You may have spoken with family and friends and taken their divorce advice. You may have even consulted with an attorney or two and received general information about the divorce process. We know you’ve looked online because you’re sitting behind a computer, phone or tablet and reading this right now.
First, thanks for coming here and reading. We hope you find this article informative. We have written it for California husbands, wives and parents who are about to go through a divorce and don’t know what they can or should expect. Please don’t take it as legal advice. There is no such thing within any article. Every case and its facts are specific and unique and no divorce attorney worth a darn is going to give you advice until he or she is familiar with your specific facts.
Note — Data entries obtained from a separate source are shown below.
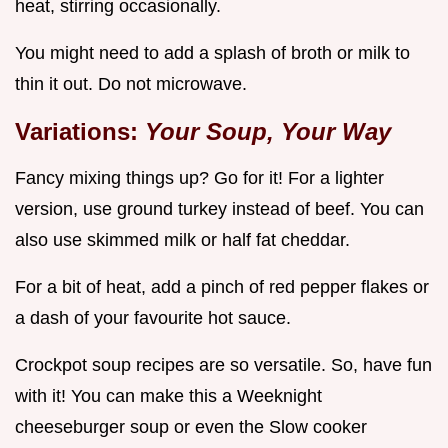
heat, stirring occasionally.
You might need to add a splash of broth or milk to
thin it out. Do not microwave.
Variations:
Your Soup, Your Way
Fancy mixing things up? Go for it! For a lighter
version, use ground turkey instead of beef. You can
also use skimmed milk or half fat cheddar.
For a bit of heat, add a pinch of red pepper flakes or
a dash of your favourite hot sauce.
Crockpot soup recipes are so versatile. So, have fun
with it! You can make this a Weeknight
cheeseburger soup or even the Slow cooker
So where are you now in the divorce process? Have you separated? Are you about to? Has the divorce already started? We know it can get confusing and, at times, overwhelming, especially when dealing with the complex emotions divorce can cause. That is exactly why we wrote this article for you. There is almost a cryptic quality to divorce where some husbands and wives step into family court not sure how they got to this point, never expecting this could happen to them and are just as unsure where they are going.
As we like to do, let us help demystify the process and what you can and should expect when divorcing.
What can I expect in a divorce with kids?
Children are great. They make our lives so blessed and also so complicated. As much as we would do anything for our kids, the reality is the children also complicate divorce, especially in contested or complex California child custody matters.
So what can you expect when you’re going through a divorce and have children?
Expectations with two good parents focused on the children’s best interest
This one is easy. If you and your spouse are both good parents and prioritize the children’s best interests above the conflicts with each other, you have already taken massive steps toward resolution of your child custody case.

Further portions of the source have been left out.